LinuxLists.cc - [PATCH v2 0/2] tg3: Fix the TX ring stall

[permalink] [raw]

Subject: [PATCH v2 2/2] tg3: Fix the TX ring stall

From: Alex Pakhunov <[email protected]>

The TX ring maintained by the tg3 driver can end up in the state, when it
has packets queued for sending but the NIC hardware is not informed, so no
progress is made. This leads to a multi-second interruption in network
traffic followed by dev_watchdog() firing and resetting the queue.

The specific sequence of steps is:

1. tg3_start_xmit() is called at least once and queues packet(s) without
updating tnapi->prodmbox (netdev_xmit_more() returns true)
2. tg3_start_xmit() is called with an SKB which causes tg3_tso_bug() to be
called.
3. tg3_tso_bug() determines that the SKB is too large, ...

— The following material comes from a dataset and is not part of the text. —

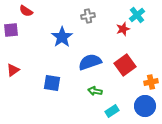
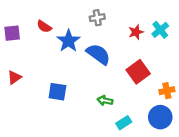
red semicircle: (26, 11) -> (44, 26), moved
cyan cross: (137, 15) -> (160, 30), moved
blue semicircle: (90, 62) -> (98, 54), moved, turned 55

if (unlikely(tg3_tx_avail(tnapi) <= frag_cnt_est)) {

... stops the queue, and returns NETDEV_TX_BUSY:

netif_tx_stop_queue(txq);
...
if (tg3_tx_avail(tnapi) <= frag_cnt_est)
return NETDEV_TX_BUSY;

4. Since all tg3_tso_bug() call sites directly return, the code updating
tnapi->prodmbox is skipped.

5. The queue is stuck now. tg3_start_xmit() is not called while the queue
is stopped. The NIC is not processing new packets because
tnapi->prodmbox wasn't updated. tg3_tx() is not called by
tg3_poll_work() because the all TX descriptions that could be freed has
been freed:

/* run TX completion thread */
if (tnapi->hw_status->idx[0].tx_consumer != tnapi->tx_cons) {
tg3_tx(tnapi);

6. Eventually, dev_watchdog() fires triggering a reset of the queue.

This fix makes sure that the tnapi->prodmbox update happens regardless of
the reason tg3_start_xmit() returned.

Signed-off-by: Alex Pakhunov <[email protected]>
Signed-off-by: Vincent Wong <[email protected]>
---
v2: Sort Order the local variables in tg3_start_xmit() in the RCS order
v1: https://lore.kernel.org/netdev/[email protected]/T/#t
---
drivers/net/ethernet/broadcom/tg3.c | 53 +++++++++++++++++++++++------
1 file changed, 42 insertions(+), 11 deletions(-)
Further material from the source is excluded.